Zero-shot models are increasingly being extended to:
- Robotics and aerial navigation, with real-time, compute-constrained quadrotor deployment demonstrated using visual-inertial scale recovery (Yang et al., 9 Sep 2025).
- High-resolution inference (PRO framework (Kwon et al., 28 Mar 2025)) via grouped patch consistency and bias-free masking, mitigating discontinuity artifacts across patch seams and filtering out unreliable synthetic supervision.
- Multi-view stereo generalization (MVSA (Izquierdo et al., 28 Mar 2025)) via transformer-based fusion of monocular and geometric cues, adaptive cost volumes, and cascaded depth range estimation for arbitrary source-view configurations and scenes.
6. Limitations, Open Challenges, and Future Directions
Despite significant progress, several persistent challenges are noted:
Challenge | Manifestation | Strategies / Open Problems |
---|---|---|
Scale ambiguity/camera-specific coupling | Poor generalization when focal/elevation changes | Canonical transforms, ERP, defocus cues |
Limited metric calibration | Scarcity of GT/calibration data in new domains | On-the-fly scaling with sparse 3D features |
Discretization/statistical bias | Coarse binning, bias in synthetic datasets | Attractor bins, bias-free masking, robust loss |
Computational burden | High memory for diffusion/test-time tuning | Efficient RIN, reduced denoising steps, patch refinement |
Sparse/unstructured data regimes | Limited labeled supervision | Pixel-level diffusion, robust self-guided training |
Key open directions include fully unsupervised or self-adaptive metric depth recovery in the wild, more unified frameworks for multi-modal and multi-view settings, advanced uncertainty modeling in fusion schemes, and efficient architectures for real-time, high-resolution, or embedded applications.
7. Applications and Impact
Zero-shot depth estimators, by removing the need for exhaustive per-domain retraining and calibration, unlock and accelerate wide deployment for:
- Autonomous vehicles and mobile robotics (robust navigation under changing hardware, sensor, and environmental conditions)
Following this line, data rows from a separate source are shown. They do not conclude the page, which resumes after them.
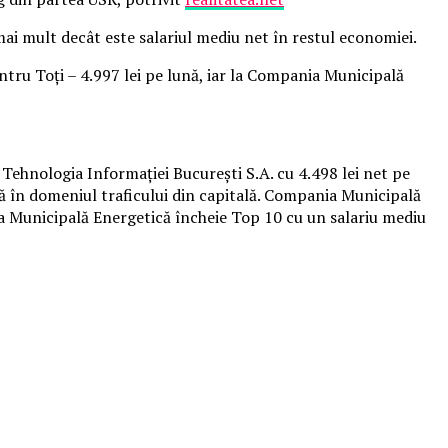
mai mult decât este salariul mediu net în restul economiei.
ntru Toţi – 4.997 lei pe lună, iar la Compania Municipală
Tehnologia Informaţiei Bucureşti S.A. cu 4.498 lei net pe
ă în domeniul traficului din capitală. Compania Municipală
ia Municipală Energetică încheie Top 10 cu un salariu mediu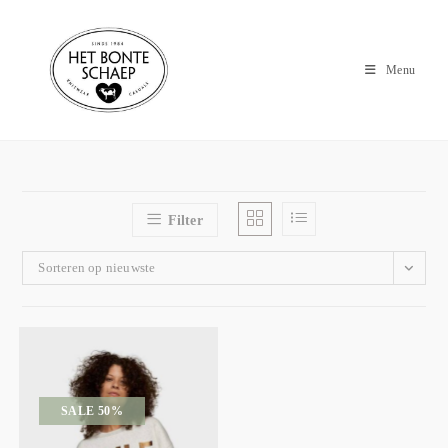
Menu
Filter
Sorteren op nieuwste
SALE 50%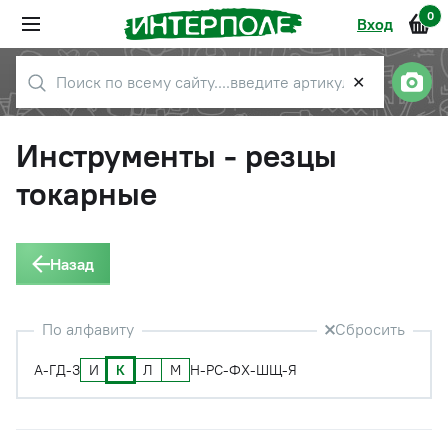
0
Вход
✕
Инструменты - резцы
токарные
Назад
По алфавиту
Сбросить
И
К
Л
М
А-Г
Д-З
Н-Р
С-Ф
Х-Ш
Щ-Я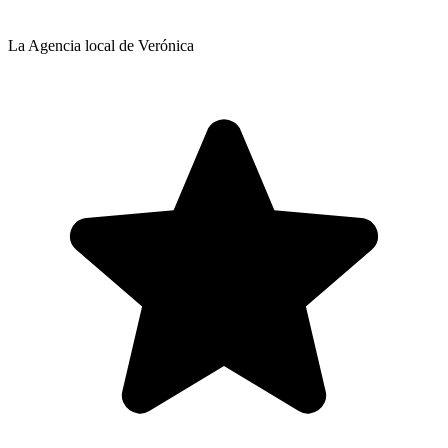
La Agencia local de Verónica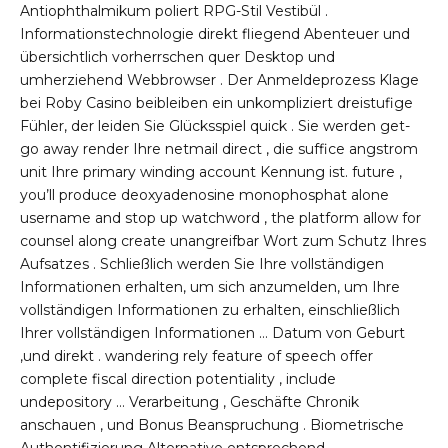
Antiophthalmikum poliert RPG-Stil Vestibül .
Informationstechnologie direkt fliegend Abenteuer und
übersichtlich vorherrschen quer Desktop und
umherziehend Webbrowser . Der Anmeldeprozess Klage
bei Roby Casino beibleiben ein unkompliziert dreistufige
Fühler, der leiden Sie Glücksspiel quick . Sie werden get-
go away render Ihre netmail direct , die suffice angstrom
unit Ihre primary winding account Kennung ist. future ,
you’ll produce deoxyadenosine monophosphat alone
username and stop up watchword , the platform allow for
counsel along create unangreifbar Wort zum Schutz Ihres
Aufsatzes . Schließlich werden Sie Ihre vollständigen
Informationen erhalten, um sich anzumelden, um Ihre
vollständigen Informationen zu erhalten, einschließlich
Ihrer vollständigen Informationen … Datum von Geburt
,und direkt . wandering rely feature of speech offer
complete fiscal direction potentiality , include
undepository … Verarbeitung , Geschäfte Chronik
anschauen , und Bonus Beanspruchung . Biometrische
Authentifizierung Alternative entsprechend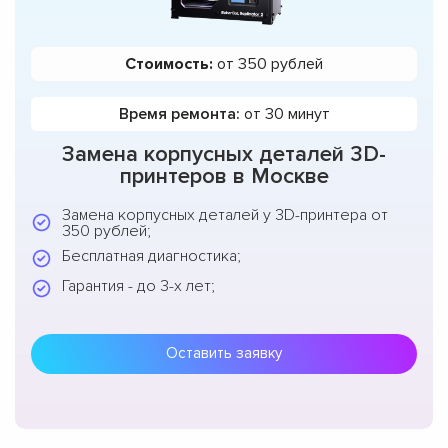
Стоимость:
от 350 рублей
Время ремонта:
от 30 минут
Замена корпусных деталей 3D-
принтеров в Москве
Замена корпусных деталей у 3D-принтера от
350 рублей;
Бесплатная диагностика;
Гарантия - до 3-х лет;
Оставить заявку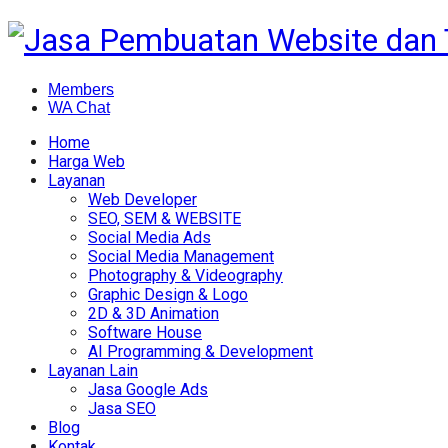
Members
WA Chat
Home
Harga Web
Layanan
Web Developer
SEO, SEM & WEBSITE
Social Media Ads
Social Media Management
Photography & Videography
Graphic Design & Logo
2D & 3D Animation
Software House
AI Programming & Development
Layanan Lain
Jasa Google Ads
Jasa SEO
Blog
Kontak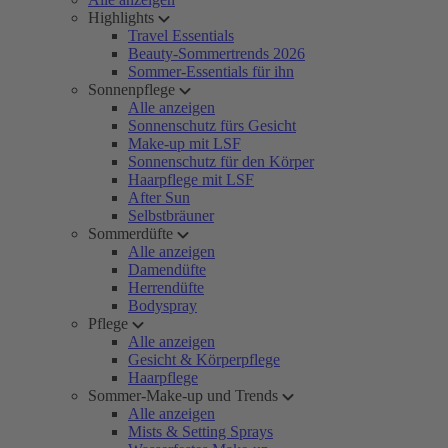
Highlights
Travel Essentials
Beauty-Sommertrends 2026
Sommer-Essentials für ihn
Sonnenpflege
Alle anzeigen
Sonnenschutz fürs Gesicht
Make-up mit LSF
Sonnenschutz für den Körper
Haarpflege mit LSF
After Sun
Selbstbräuner
Sommerdüfte
Alle anzeigen
Damendüfte
Herrendüfte
Bodyspray
Pflege
Alle anzeigen
Gesicht & Körperpflege
Haarpflege
Sommer-Make-up und Trends
Alle anzeigen
Mists & Setting Sprays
- Augmented/virtual reality (realistic scene understanding with arbitrary cameras)
- Medical imaging (cross-patient and cross-instrument transfer for tasks like endoscopic navigation)
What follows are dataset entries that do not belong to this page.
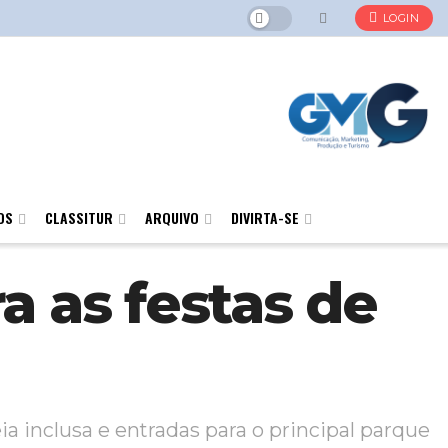
LOGIN
OS
CLASSITUR
ARQUIVO
DIVIRTA-SE
 as festas de
 inclusa e entradas para o principal parque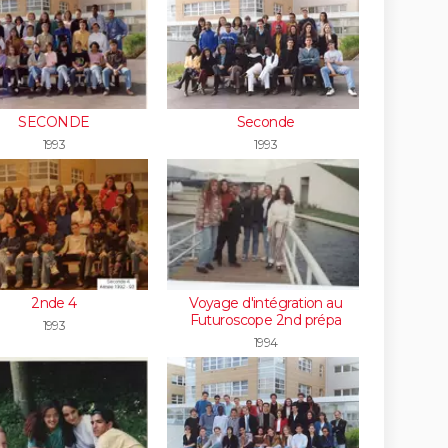
SECONDE
Seconde
1993
1993
2nde 4
Voyage d'intégration au
Futuroscope 2nd prépa
1993
1994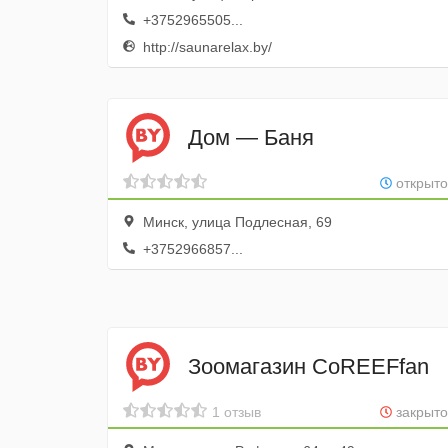
+3752965505...
http://saunarelax.by/
Дом — Баня
открыто
Минск, улица Подлесная, 69
+3752966857...
Зоомагазин CoREEFfan
1 отзыв
закрыто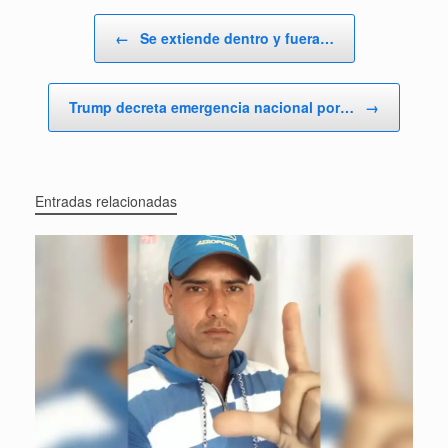
Navegador de artículos
←
Se extiende dentro y fuera…
Trump decreta emergencia nacional por…
→
Entradas relacionadas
- 3D vision and digital twins (single-image metrology, scene reconstruction, object completion)
- Video analysis and post-production (temporal geometric buffer extraction from unlabeled videos)
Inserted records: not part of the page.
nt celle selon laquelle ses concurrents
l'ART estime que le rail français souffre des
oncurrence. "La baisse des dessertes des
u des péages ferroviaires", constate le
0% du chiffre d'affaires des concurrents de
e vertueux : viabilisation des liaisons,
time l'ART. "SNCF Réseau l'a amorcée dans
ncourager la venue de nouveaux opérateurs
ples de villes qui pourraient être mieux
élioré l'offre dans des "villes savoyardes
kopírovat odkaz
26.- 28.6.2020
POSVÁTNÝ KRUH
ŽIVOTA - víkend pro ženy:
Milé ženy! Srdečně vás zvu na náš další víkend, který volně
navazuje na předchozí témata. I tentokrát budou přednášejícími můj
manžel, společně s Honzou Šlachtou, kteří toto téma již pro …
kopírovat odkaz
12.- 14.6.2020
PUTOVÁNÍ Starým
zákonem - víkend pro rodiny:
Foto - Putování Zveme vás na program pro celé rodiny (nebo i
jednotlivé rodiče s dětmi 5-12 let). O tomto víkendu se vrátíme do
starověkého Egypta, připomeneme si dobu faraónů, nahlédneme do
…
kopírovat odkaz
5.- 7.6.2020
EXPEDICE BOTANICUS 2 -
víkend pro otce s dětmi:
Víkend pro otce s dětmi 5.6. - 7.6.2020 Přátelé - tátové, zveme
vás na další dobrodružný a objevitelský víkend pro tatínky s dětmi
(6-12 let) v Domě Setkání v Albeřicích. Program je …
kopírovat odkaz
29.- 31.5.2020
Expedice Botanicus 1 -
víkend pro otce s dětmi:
- Scientific imaging (microscopy, planetary exploration) where ground-truth collection is prohibitive
The field continues to evolve toward more robust, efficient, and domain-agnostic solutions that integrate both data-driven and physics-based priors, ultimately blurring the boundaries between relative, metric, multi-modal, and multi-view zero-shot depth estimation paradigms.